Stored data entries
•••••
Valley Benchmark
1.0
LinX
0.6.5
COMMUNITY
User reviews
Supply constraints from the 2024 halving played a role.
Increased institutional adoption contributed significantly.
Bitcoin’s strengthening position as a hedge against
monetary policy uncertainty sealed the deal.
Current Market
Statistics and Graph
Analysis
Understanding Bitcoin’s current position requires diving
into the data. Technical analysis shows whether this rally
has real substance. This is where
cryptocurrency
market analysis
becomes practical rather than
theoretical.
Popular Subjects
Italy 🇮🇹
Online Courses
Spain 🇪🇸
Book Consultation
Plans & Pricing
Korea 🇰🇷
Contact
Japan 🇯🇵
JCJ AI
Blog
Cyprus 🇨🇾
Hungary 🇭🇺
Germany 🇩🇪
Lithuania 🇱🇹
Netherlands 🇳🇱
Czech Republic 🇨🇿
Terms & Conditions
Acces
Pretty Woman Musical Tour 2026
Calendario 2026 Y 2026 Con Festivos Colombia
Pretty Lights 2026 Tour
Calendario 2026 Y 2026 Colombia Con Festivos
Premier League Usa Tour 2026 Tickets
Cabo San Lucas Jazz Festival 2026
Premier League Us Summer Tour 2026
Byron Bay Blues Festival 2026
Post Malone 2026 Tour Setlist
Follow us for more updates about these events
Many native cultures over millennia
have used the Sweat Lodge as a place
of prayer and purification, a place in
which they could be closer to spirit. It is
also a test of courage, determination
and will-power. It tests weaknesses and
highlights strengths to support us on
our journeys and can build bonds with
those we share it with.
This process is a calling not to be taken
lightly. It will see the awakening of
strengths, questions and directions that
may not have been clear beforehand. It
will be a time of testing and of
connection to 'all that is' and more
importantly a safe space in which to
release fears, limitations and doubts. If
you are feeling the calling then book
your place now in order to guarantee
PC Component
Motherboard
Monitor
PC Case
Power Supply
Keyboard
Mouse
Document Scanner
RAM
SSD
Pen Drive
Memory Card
•••••
### The problem
Reproduce all of the data above, exactly and without omission.

### Answer box
Valley Benchmark
1.0
LinX
0.6.5
COMMUNITY
User reviews
Supply constraints from the 2024 halving played a role.
Increased institutional adoption contributed significantly.
Bitcoin’s strengthening position as a hedge against
monetary policy uncertainty sealed the deal.
Current Market
Statistics and Graph
Analysis
Understanding Bitcoin’s current position requires diving
into the data. Technical analysis shows whether this rally
has real substance. This is where
cryptocurrency
market analysis
becomes practical rather than
theoretical.
Popular Subjects
Italy 🇮🇹
Online Courses
Spain 🇪🇸
Book Consultation
Plans & Pricing
Korea 🇰🇷
Contact
Japan 🇯🇵
JCJ AI
Blog
Cyprus 🇨🇾
Hungary 🇭🇺
Germany 🇩🇪
Lithuania 🇱🇹
Netherlands 🇳🇱
Czech Republic 🇨🇿
Terms & Conditions
Acces
Pretty Woman Musical Tour 2026
Calendario 2026 Y 2026 Con Festivos Colombia
Pretty Lights 2026 Tour
Calendario 2026 Y 2026 Colombia Con Festivos
Premier League Usa Tour 2026 Tickets
Cabo San Lucas Jazz Festival 2026
Premier League Us Summer Tour 2026
Byron Bay Blues Festival 2026
Post Malone 2026 Tour Setlist
Follow us for more updates about these events
Many native cultures over millennia
have used the Sweat Lodge as a place
of prayer and purification, a place in
which they could be closer to spirit. It is
also a test of courage, determination
and will-power. It tests weaknesses and
highlights strengths to support us on
our journeys and can build bonds with
those we share it with.
This process is a calling not to be taken
lightly. It will see the awakening of
strengths, questions and directions that
may not have been clear beforehand. It
will be a time of testing and of
connection to 'all that is' and more
importantly a safe space in which to
release fears, limitations and doubts. If
you are feeling the calling then book
your place now in order to guarantee
PC Component
Motherboard
Monitor
PC Case
Power Supply
Keyboard
Mouse
Document Scanner
RAM
SSD
Pen Drive
Memory Card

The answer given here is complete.